HP hopes to cover the waterfront with its new 1500-series chassis, a 4.3U system which can pack up to 45 processor or storage cartridges. It aims to deliver a wide range of configurations optimized for a variety of workloads.
For example, TI's Keystone SoCs will run an undisclosed but existing operating system on its four ARM A15 cores and handle security, seismic and other apps on its embedded DSPs. HP is also working with SRC Computers (Colorado Springs, Colo.), which has its own line of processors based on Altera Arria and Stratix FPGAs.

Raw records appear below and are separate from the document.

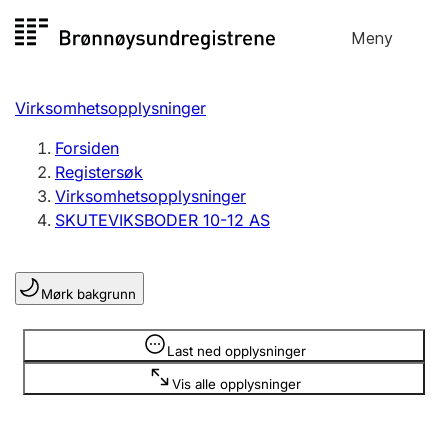
Hopp
Meny
Registersøk
til
Søk
Velg språk
innhold
Virksomhetsopplysninger
Aksjeselskap
Registrere, endre, slette
Forsiden
Registersøk
Virksomhetsopplysninger
Enkeltpersonforetak
SKUTEVIKSBODER 10-12 AS
Registrere, endre, slette
Mørk bakgrunn
Lag og forening
Registrere, endre, slette
Opplysninger er skjult
Last ned opplysninger
Vis alle opplysninger
Flere organisasjonsformer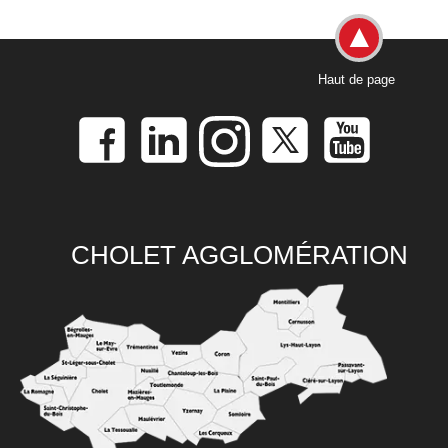
Haut de page
CHOLET AGGLOMÉRATION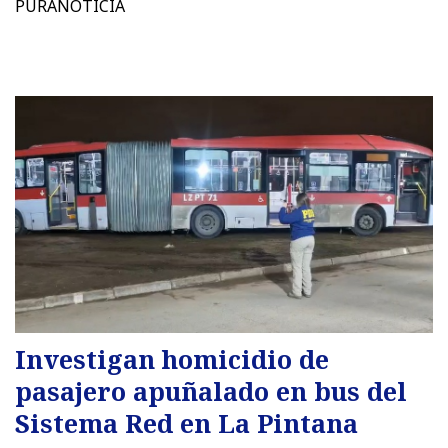
PURANOTICIA
Investigan homicidio de
pasajero apuñalado en bus del
Sistema Red en La Pintana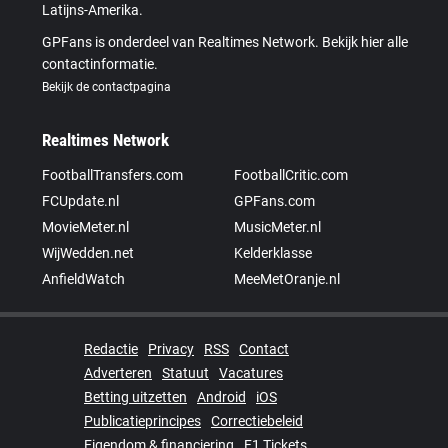
Latijns-Amerika.
GPFans is onderdeel van Realtimes Network. Bekijk hier alle
contactinformatie.
Bekijk de contactpagina
Realtimes Network
FootballTransfers.com
FootballCritic.com
FCUpdate.nl
GPFans.com
MovieMeter.nl
MusicMeter.nl
WijWedden.net
Kelderklasse
AnfieldWatch
MeeMetOranje.nl
Redactie
Privacy
RSS
Contact
Adverteren
Statuut
Vacatures
Betting uitzetten
Android
iOS
Publicatieprincipes
Correctiebeleid
Eigendom & financiering
F1 Tickets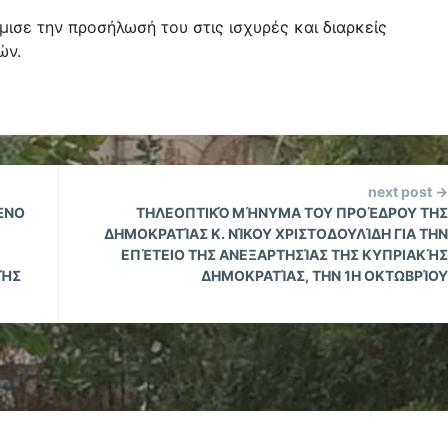
μισε την προσήλωσή του στις ισχυρές και διαρκείς
ών.
next post →
ΈΝΟ
ΤΗΛΕΟΠΤΙΚΌ ΜΉΝΥΜΑ ΤΟΥ ΠΡΟΈΔΡΟΥ ΤΗΣ
ΔΗΜΟΚΡΑΤΊΑΣ Κ. ΝΊΚΟΥ ΧΡΙΣΤΟΔΟΥΛΊΔΗ ΓΙΑ ΤΗΝ
ΕΠΈΤΕΙΟ ΤΗΣ ΑΝΕΞΑΡΤΗΣΊΑΣ ΤΗΣ ΚΥΠΡΙΑΚΉΣ
ΚΉΣ
ΔΗΜΟΚΡΑΤΊΑΣ, ΤΗΝ 1Η ΟΚΤΩΒΡΊΟΥ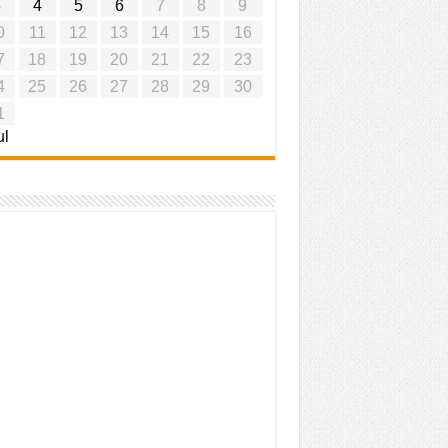
3
4
5
6
7
8
9
0
11
12
13
14
15
16
7
18
19
20
21
22
23
4
25
26
27
28
29
30
1
ul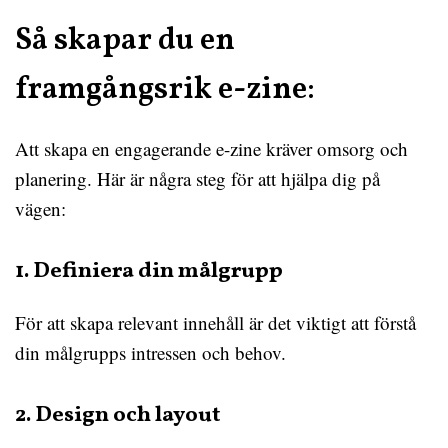
Så skapar du en
framgångsrik e-zine:
Att skapa en engagerande e-zine kräver omsorg och
planering. Här är några steg för att hjälpa dig på
vägen:
1. Definiera din målgrupp
För att skapa relevant innehåll är det viktigt att förstå
din målgrupps intressen och behov.
2. Design och layout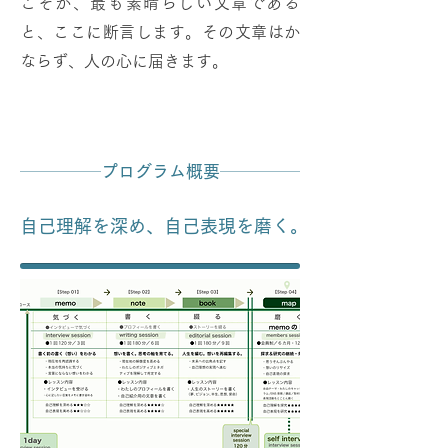
こそが、最も素晴らしい文章である
と、ここに断言します。その文章はか
ならず、人の心に届きます。
プログラム概要
自己理解を深め、自己表現を磨く。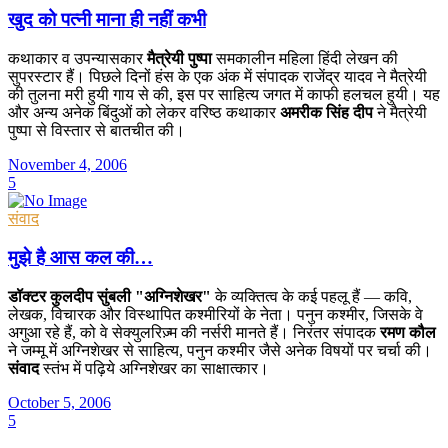
खुद को पत्नी माना ही नहीं कभी
कथाकार व उपन्यासकार
मैत्रेयी पुष्पा
समकालीन महिला हिंदी लेखन की
सुपरस्टार हैं। पिछले दिनों हंस के एक अंक में संपादक राजेंद्र यादव ने मैत्रेयी
की तुलना मरी हुयी गाय से की, इस पर साहित्य जगत में काफी हलचल हुयी। यह
और अन्य अनेक बिंदुओं को लेकर वरिष्ठ कथाकार
अमरीक सिंह दीप
ने मैत्रेयी
पुष्पा से विस्तार से बातचीत की।
November 4, 2006
5
संवाद
मुझे है आस कल की…
डॉक्टर कुलदीप सुंबली "अग्निशेखर"
के व्यक्तित्व के कई पहलू हैं — कवि,
लेखक, विचारक और विस्थापित कश्मीरियों के नेता। पनुन कश्मीर, जिसके वे
अगुआ रहे हैं, को वे सेक्युलरिज़्म की नर्सरी मानते हैं। निरंतर संपादक
रमण कौल
ने जम्मू में अग्निशेखर से साहित्य, पनुन कश्मीर जैसे अनेक विषयों पर चर्चा की।
संवाद
स्तंभ में पढ़िये अग्निशेखर का साक्षात्कार।
October 5, 2006
5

Company executives called Moonshot a software-defined system, claiming it marks the next big wave in server design. They claim it draws 89 percent less energy, uses 80 percent less space and costs 77 percent less than HP’s current high volume server, the DL380.

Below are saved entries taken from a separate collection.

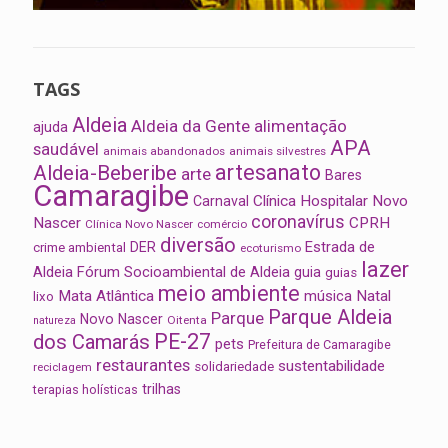
TAGS
Aldeia
Aldeia da Gente
alimentação
ajuda
APA
saudável
animais abandonados
animais silvestres
artesanato
Aldeia-Beberibe
arte
Bares
Camaragibe
Clínica Hospitalar Novo
Carnaval
coronavírus
Nascer
CPRH
Clínica Novo Nascer
comércio
diversão
Estrada de
DER
crime ambiental
ecoturismo
lazer
Aldeia
Fórum Socioambiental de Aldeia
guia
guias
meio ambiente
Mata Atlântica
música
Natal
lixo
Parque Aldeia
Parque
Novo Nascer
Oitenta
natureza
PE-27
dos Camarás
pets
Prefeitura de Camaragibe
restaurantes
sustentabilidade
solidariedade
reciclagem
trilhas
terapias holísticas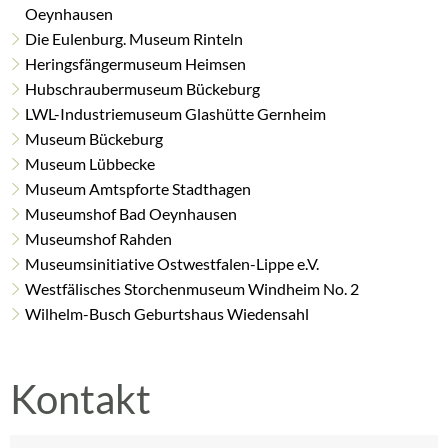
Oeynhausen
Die Eulenburg. Museum Rinteln
Heringsfängermuseum Heimsen
Hubschraubermuseum Bückeburg
LWL-Industriemuseum Glashütte Gernheim
Museum Bückeburg
Museum Lübbecke
Museum Amtspforte Stadthagen
Museumshof Bad Oeynhausen
Museumshof Rahden
Museumsinitiative Ostwestfalen-Lippe e.V.
Westfälisches Storchenmuseum Windheim No. 2
Wilhelm-Busch Geburtshaus Wiedensahl
Kontakt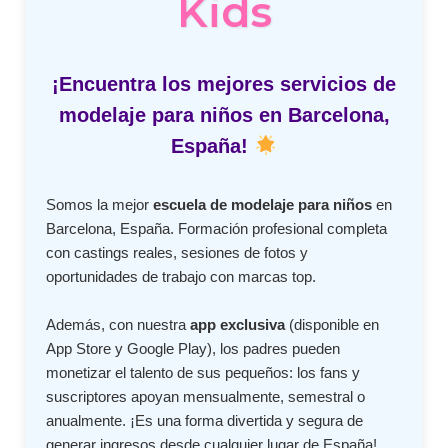
Kids
¡Encuentra los mejores servicios de
modelaje para niños en Barcelona,
España!
Somos la mejor
escuela de modelaje para niños
en
Barcelona, España. Formación profesional completa
con castings reales, sesiones de fotos y
oportunidades de trabajo con marcas top.
Además, con nuestra
app exclusiva
(disponible en
App Store y Google Play), los padres pueden
monetizar el talento de sus pequeños: los fans y
suscriptores apoyan mensualmente, semestral o
anualmente. ¡Es una forma divertida y segura de
generar ingresos desde cualquier lugar de España!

Over the next few years, data centers will need as many as 10 million more servers, costing up to $20 billion and drawing as much power as two million US homes, said Meg Whitman, HP’s chief executive, speaking in an online video.“We’ve reached a point where the space, power and cost demands of traditional technology are no longer sustainable,” she said.
With its announcement, HP aims to maintain its position as the market leader in servers amid potentially disruptive shifts. A wide variety of ARM-based server SoCs are expected to emerge starting in 2014, and graphics processors are gaining traction for some highly parallel applications.

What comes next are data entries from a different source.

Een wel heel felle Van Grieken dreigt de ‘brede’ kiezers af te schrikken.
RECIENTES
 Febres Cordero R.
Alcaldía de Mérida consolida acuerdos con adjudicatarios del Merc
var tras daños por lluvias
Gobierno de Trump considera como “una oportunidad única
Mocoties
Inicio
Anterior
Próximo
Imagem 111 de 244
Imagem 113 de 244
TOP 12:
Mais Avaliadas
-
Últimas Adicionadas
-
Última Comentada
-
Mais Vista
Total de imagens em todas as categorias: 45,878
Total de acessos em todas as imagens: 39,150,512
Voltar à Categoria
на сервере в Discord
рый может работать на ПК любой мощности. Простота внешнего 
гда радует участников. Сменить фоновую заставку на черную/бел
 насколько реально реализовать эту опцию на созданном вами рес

HP's first Moonshot system packs up to 45 processor or storage cartridges.
HP announced in June
that Intel’s Atom-based Centerton, aka the 2-GHz Atom S1260, will be the first cartridge available. The system also will support 32- and 64-bit ARM cartridges, the first of which could be available within six months.
In an online press event, HP showed a four-chip Calxeda cartridge. The company first announced Project Moonshot showing a Calxeda-based proof-of-concept design in 2011. It opened a lab letting customers try the ARM-based system as well as other prototypes that now have a total of 50 beta testers.